Only lines holding the string "المنتدى" are wanted; copy each one from the material.

BEGIN Record extracts

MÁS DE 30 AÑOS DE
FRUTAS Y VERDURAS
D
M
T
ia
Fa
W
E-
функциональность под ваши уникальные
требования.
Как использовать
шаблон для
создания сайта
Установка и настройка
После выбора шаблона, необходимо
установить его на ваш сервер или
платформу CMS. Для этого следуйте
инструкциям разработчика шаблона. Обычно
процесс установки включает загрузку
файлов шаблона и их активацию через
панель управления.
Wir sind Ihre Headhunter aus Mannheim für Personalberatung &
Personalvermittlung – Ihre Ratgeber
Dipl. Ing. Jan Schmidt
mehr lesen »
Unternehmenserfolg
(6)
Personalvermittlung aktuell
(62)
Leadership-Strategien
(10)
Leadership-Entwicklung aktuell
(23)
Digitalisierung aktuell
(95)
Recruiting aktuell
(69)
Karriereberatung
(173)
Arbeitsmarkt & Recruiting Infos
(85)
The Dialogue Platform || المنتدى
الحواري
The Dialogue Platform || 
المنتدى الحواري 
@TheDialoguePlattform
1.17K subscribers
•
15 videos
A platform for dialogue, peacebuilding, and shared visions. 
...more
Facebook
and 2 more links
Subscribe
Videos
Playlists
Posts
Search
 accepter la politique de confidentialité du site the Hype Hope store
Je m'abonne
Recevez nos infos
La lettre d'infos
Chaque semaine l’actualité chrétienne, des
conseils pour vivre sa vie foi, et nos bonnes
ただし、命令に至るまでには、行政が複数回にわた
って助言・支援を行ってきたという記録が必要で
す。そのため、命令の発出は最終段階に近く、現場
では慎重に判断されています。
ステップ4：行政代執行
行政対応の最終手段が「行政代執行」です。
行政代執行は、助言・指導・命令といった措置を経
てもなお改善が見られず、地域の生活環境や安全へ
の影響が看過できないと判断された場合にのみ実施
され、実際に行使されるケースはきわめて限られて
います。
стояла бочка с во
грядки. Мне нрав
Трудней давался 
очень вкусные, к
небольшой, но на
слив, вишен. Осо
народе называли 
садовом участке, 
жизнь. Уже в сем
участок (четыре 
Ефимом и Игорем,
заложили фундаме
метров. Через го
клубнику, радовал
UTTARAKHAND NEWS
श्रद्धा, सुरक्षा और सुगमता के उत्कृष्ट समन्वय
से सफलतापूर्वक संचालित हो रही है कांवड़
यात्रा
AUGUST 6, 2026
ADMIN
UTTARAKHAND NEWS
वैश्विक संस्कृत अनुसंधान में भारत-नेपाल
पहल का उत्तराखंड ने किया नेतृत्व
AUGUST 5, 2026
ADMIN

END Record extracts

- **Your response**
The Dialogue Platform || المنتدى
المنتدى الحواري 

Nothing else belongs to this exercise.